Learning to Disprove: Formal Counterexample Generation with Large Language Models

This paper addresses the gap in AI mathematical reasoning by introducing a fine-tuning framework that leverages symbolic mutation and multi-reward expert iteration to enable large language models to generate and formally verify counterexamples in Lean 4, significantly improving performance on newly established benchmarks.

Zenan Li, Zhaoyu Li, Kaiyu Yang, Xiaoxing Ma, Zhendong Su

Published 2026-03-23
📖 5 min read🧠 Deep dive

Imagine you are a master detective trying to solve a mystery. In the world of mathematics, there are two main jobs for a detective:

  1. The Prosecutor: You try to prove that a suspect is guilty (proving a statement is true).
  2. The Defense Attorney: You try to prove the suspect is innocent by finding a single piece of evidence that breaks the prosecution's case (finding a counterexample to prove a statement is false).
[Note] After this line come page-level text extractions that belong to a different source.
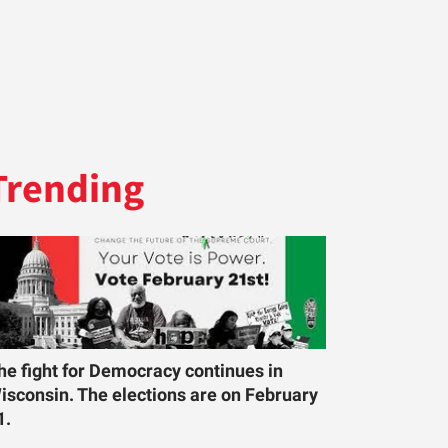
Trending
he fight for Democracy continues in
isconsin. The elections are on February
1.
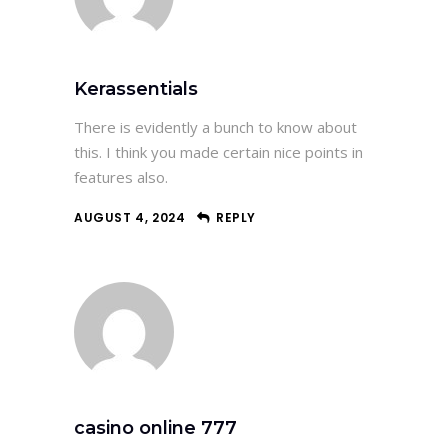
Kerassentials
There is evidently a bunch to know about
this. I think you made certain nice points in
features also.
AUGUST 4, 2024
REPLY
casino online 777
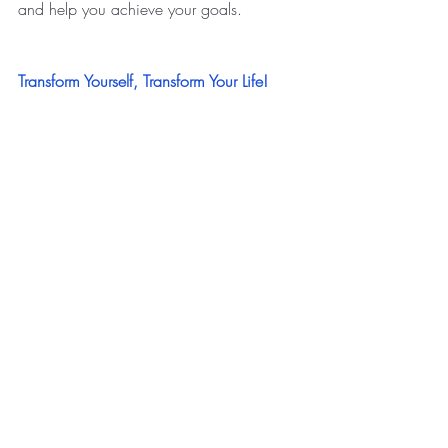
and help you achieve your goals.
Transform Yourself, Transform Your Life!
Joanne
Live Your Yellow Brick Road
www.liveyouryellowbrickroad.com
transformation
NLP
neuro-linguistic program
personal development
change
personal breakthrough
Personal Development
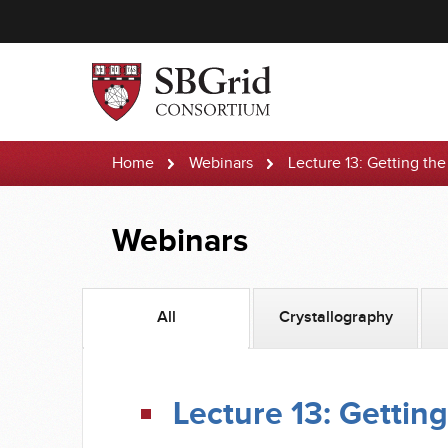
Home
Webinars
Lecture 13: Getting th
Webinars
All
Crystallography
Lecture 13: Getting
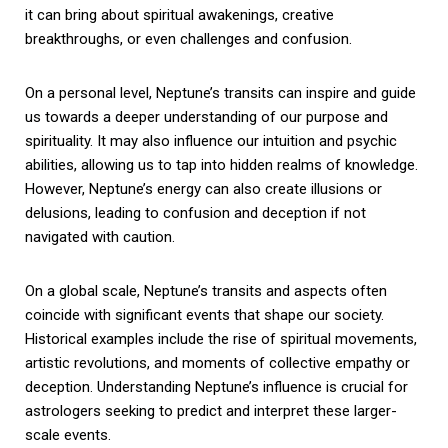
it can bring about spiritual awakenings, creative
breakthroughs, or even challenges and confusion.
On a personal level, Neptune’s transits can inspire and guide
us towards a deeper understanding of our purpose and
spirituality. It may also influence our intuition and psychic
abilities, allowing us to tap into hidden realms of knowledge.
However, Neptune’s energy can also create illusions or
delusions, leading to confusion and deception if not
navigated with caution.
On a global scale, Neptune’s transits and aspects often
coincide with significant events that shape our society.
Historical examples include the rise of spiritual movements,
artistic revolutions, and moments of collective empathy or
deception. Understanding Neptune’s influence is crucial for
astrologers seeking to predict and interpret these larger-
scale events.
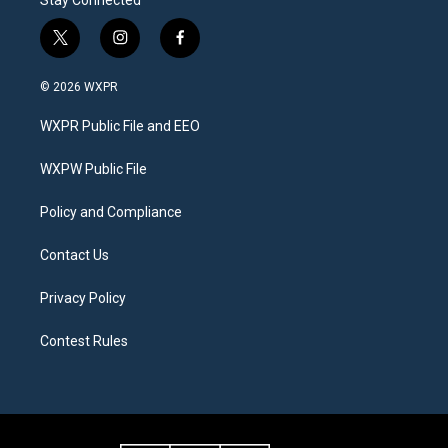
t
i
f
w
n
a
i
s
c
© 2026 WXPR
t
t
e
t
a
b
WXPR Public File and EEO
e
g
o
r
r
o
a
k
WXPW Public File
m
Policy and Compliance
Contact Us
Privacy Policy
Contest Rules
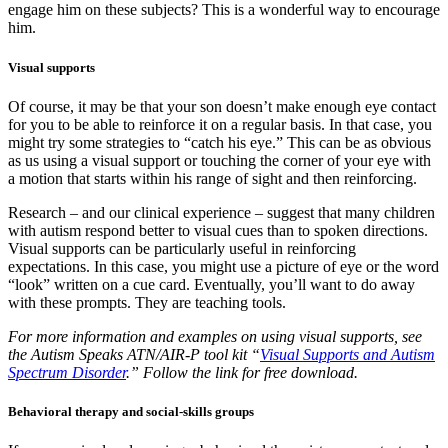
engage him on these subjects? This is a wonderful way to encourage
him.
Visual supports
Of course, it may be that your son doesn’t make enough eye contact
for you to be able to reinforce it on a regular basis. In that case, you
might try some strategies to “catch his eye.” This can be as obvious
as us using a visual support or touching the corner of your eye with
a motion that starts within his range of sight and then reinforcing.
Research – and our clinical experience – suggest that many children
with autism respond better to visual cues than to spoken directions.
Visual supports can be particularly useful in reinforcing
expectations. In this case, you might use a picture of eye or the word
“look” written on a cue card. Eventually, you’ll want to do away
with these prompts. They are teaching tools.
For more information and examples on using visual supports, see
the Autism Speaks ATN/AIR-P tool kit “
Visual Supports and Autism
Spectrum Disorder
.” Follow the link for free download.
Behavioral therapy and social-skills groups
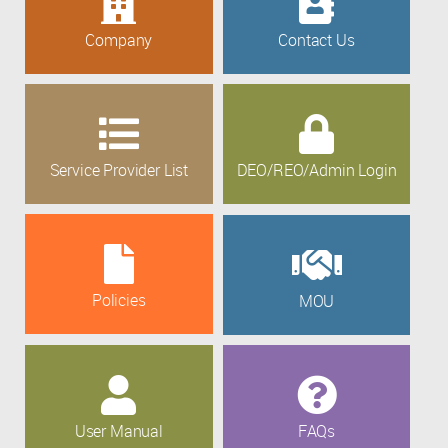
Company
Contact Us
Service Provider List
DEO/REO/Admin Login
Policies
MOU
User Manual
FAQs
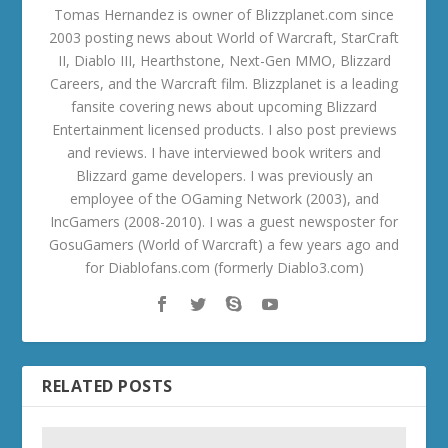
Tomas Hernandez is owner of Blizzplanet.com since
2003 posting news about World of Warcraft, StarCraft
II, Diablo III, Hearthstone, Next-Gen MMO, Blizzard
Careers, and the Warcraft film. Blizzplanet is a leading
fansite covering news about upcoming Blizzard
Entertainment licensed products. I also post previews
and reviews. I have interviewed book writers and
Blizzard game developers. I was previously an
employee of the OGaming Network (2003), and
IncGamers (2008-2010). I was a guest newsposter for
GosuGamers (World of Warcraft) a few years ago and
for Diablofans.com (formerly Diablo3.com)
RELATED POSTS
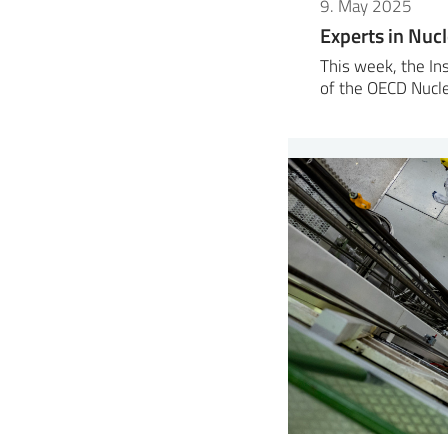
9. May 2025
Experts in Nuc
This week, the Ins
of the OECD Nucl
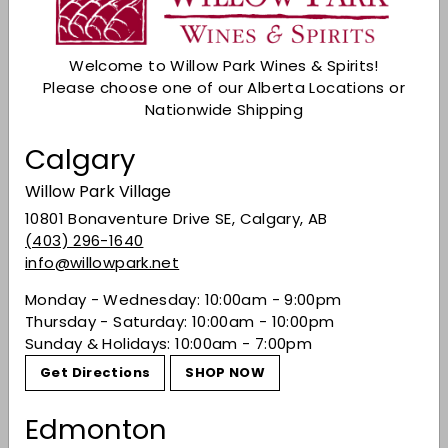
Check Other Stores
Description
Welcome to Willow Park Wines & Spirits!
Perfect for mixing up Margaritas,
Please choose one of our Alberta Locations or
Cosmopolitans, Daiquiris, Whiskey Sours & other
Nationwide Shipping
cocktails!
Calgary
Shaking cocktails introduces tiny air bubbles into
the mixture & this gives drinks containing fruit
Willow Park Village
juice a slightly frothy appearance.
10801 Bonaventure Drive SE, Calgary, AB
Share on Facebook
Tweet on Twitter
Pin on Pinterest
Share
Tweet
Pin it
(403) 296-1640
info@willowpark.net
Monday - Wednesday: 10:00am - 9:00pm
Recently viewed
Thursday - Saturday: 10:00am - 10:00pm
Sunday & Holidays: 10:00am - 7:00pm
Get Directions
SHOP NOW
You may also like
Edmonton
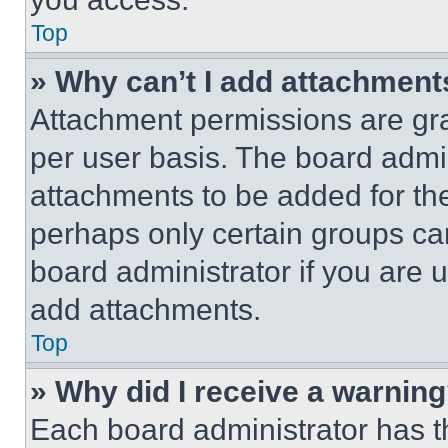
Top
» Why can’t I add attachment
Attachment permissions are gra
per user basis. The board admi
attachments to be added for the
perhaps only certain groups ca
board administrator if you are
add attachments.
Top
» Why did I receive a warnin
Each board administrator has thei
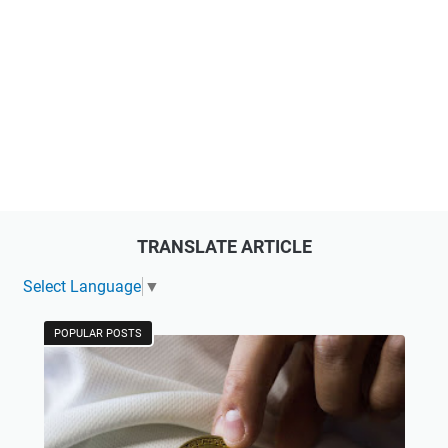
TRANSLATE ARTICLE
Select Language
▼
POPULAR POSTS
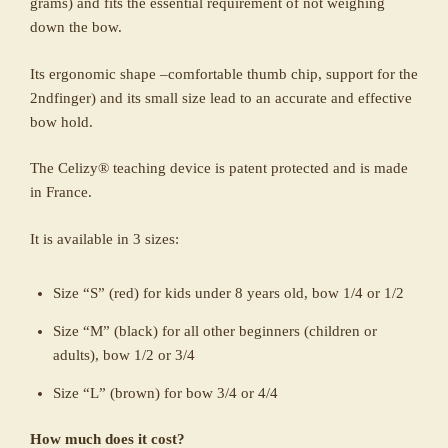
grams) and fits the essential requirement of not weighing
down the bow.
Its ergonomic shape –comfortable thumb chip, support for the
2ndfinger) and its small size lead to an accurate and effective
bow hold.
The Celizy® teaching device is patent protected and is made
in France.
It is available in 3 sizes:
Size “S” (red) for kids under 8 years old, bow 1/4 or 1/2
Size “M” (black) for all other beginners (children or
adults), bow 1/2 or 3/4
Size “L” (brown) for bow 3/4 or 4/4
How much does it cost?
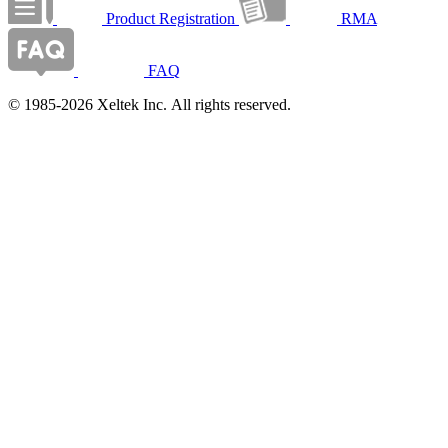
Product Registration
RMA
FAQ
© 1985-2026 Xeltek Inc. All rights reserved.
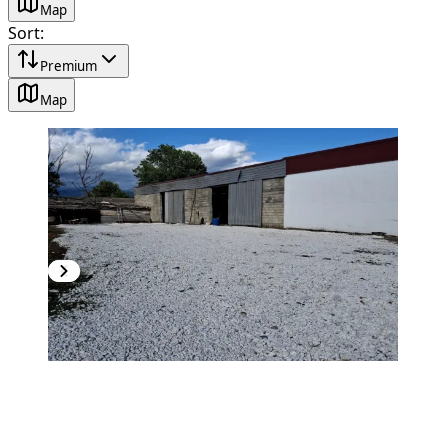
Map
Sort
:
Premium
Map
PREMIUM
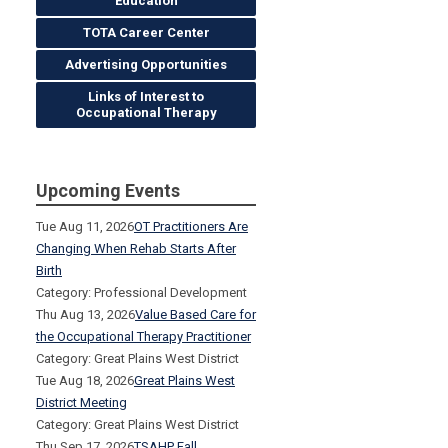
Education
TOTA Career Center
Advertising Opportunities
Links of Interest to
Occupational Therapy
Upcoming Events
Tue Aug 11, 2026
OT Practitioners Are
Changing When Rehab Starts After
Birth
Category: Professional Development
Thu Aug 13, 2026
Value Based Care for
the Occupational Therapy Practitioner
Category: Great Plains West District
Tue Aug 18, 2026
Great Plains West
District Meeting
Category: Great Plains West District
Thu Sep 17, 2026
TSAHP Fall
For a long time, Artificial Intelligence (AI) has been an amazing Prosecutor. It can build complex, logical arguments to prove math theorems. But it has been terrible at being a Defense Attorney. It struggles to say, "Wait a minute, here is one specific case where your rule doesn't work."

This paper introduces a new way to train AI to become a brilliant Defense Attorney. They call it "Learning to Disprove."

Here is how they did it, explained with some everyday analogies:

1. The Problem: The AI Has No Practice Cases

Imagine you want to teach a student how to find loopholes in a contract. You can't just give them one or two examples; they need thousands of practice cases.

  • The Issue: There were almost no "practice cases" for AI to learn how to find counterexamples. Most math data only has "correct" proofs, not "broken" ones.
  • The Analogy: It's like trying to teach a chess player how to win by only showing them games where they won, never showing them games where they lost or where the opponent made a mistake.

2. The Solution: The "Mutation Machine" (Data Synthesis)

Since they didn't have enough practice cases, the researchers built a machine to create them. They call this Symbolic Mutation.

  • How it works: They took thousands of math problems that were already proven to be True. Then, they used a computer program to "mutate" them.
  • The Analogy: Imagine a perfect cake recipe (Theorem).
    • Original: "If you use flour, sugar, and eggs, you get a cake." (True)
    • The Mutation: The computer secretly removes "eggs" from the instructions.
    • The New Problem: "If you use flour and sugar, you get a cake."
    • The Result: This new statement is False. To prove it's false, you need to show a "counterexample": a bowl of flour and sugar that doesn't turn into a cake.
  • The Magic: By doing this automatically, they generated 575,000 new "broken" problems for the AI to practice on. This gave the AI a massive library of "loophole hunting" exercises.

3. The Training: The "Double-Check" System

Training an AI is like teaching a dog a trick. If the dog fails, you usually just say "No" (no reward). But if the dog is trying a hard trick, it might get discouraged and stop trying. This is called the Sparse Reward Problem.

The researchers invented a Multi-Reward System to keep the AI motivated.

  • The Old Way: The AI tries to find a counterexample. If it fails, it gets zero points. If it succeeds, it gets a point.
  • The New Way (Multi-Reward):
    1. Reward A: Did you find a valid counterexample? (Did the cake fail to rise?)
    2. Reward B: Did you prove why the missing ingredient was the problem? (Did you prove that "eggs" were the missing link?)
  • The Analogy: Even if the AI can't solve the hardest puzzle, if it can at least prove why the puzzle is broken, it still gets a small treat. This keeps the AI learning even when the problems are very difficult.

4. The Process: "Guess and Check"

The AI doesn't just guess randomly. It follows a two-step process, like a human mathematician:

  1. The "Gut Check" (Informal Reasoning): The AI uses its natural language brain to say, "Hmm, if I remove this rule, maybe I can make a sequence of numbers that breaks the pattern." It comes up with a rough idea.
  2. The "Courtroom" (Formal Proof): The AI then has to write that idea in a strict, computer-readable language (Lean 4). A computer verifier checks the code. If the code runs without errors, the counterexample is officially accepted.

The Results: A New Champion

When they tested this new AI against the best existing math AIs:

  • It found counterexamples 47% to 74% better than the competition.
  • It became much better at spotting errors in other people's math proofs.
  • It learned that sometimes, the best way to understand a rule is to try to break it.

Why Does This Matter?

In the real world, we don't just want AI that can follow rules; we want AI that can critique them.

  • In Science: If a scientist proposes a new theory, an AI that can find the "edge cases" where the theory fails is invaluable.
  • In Safety: If we use AI to write code for self-driving cars, we need an AI that can find the one specific situation where the car's logic might fail, rather than just proving it works 99% of the time.

In short: This paper taught AI how to be a better skeptic. By generating millions of "broken" math problems and rewarding the AI for finding the cracks in the logic, they created a smarter, more self-aware mathematical mind.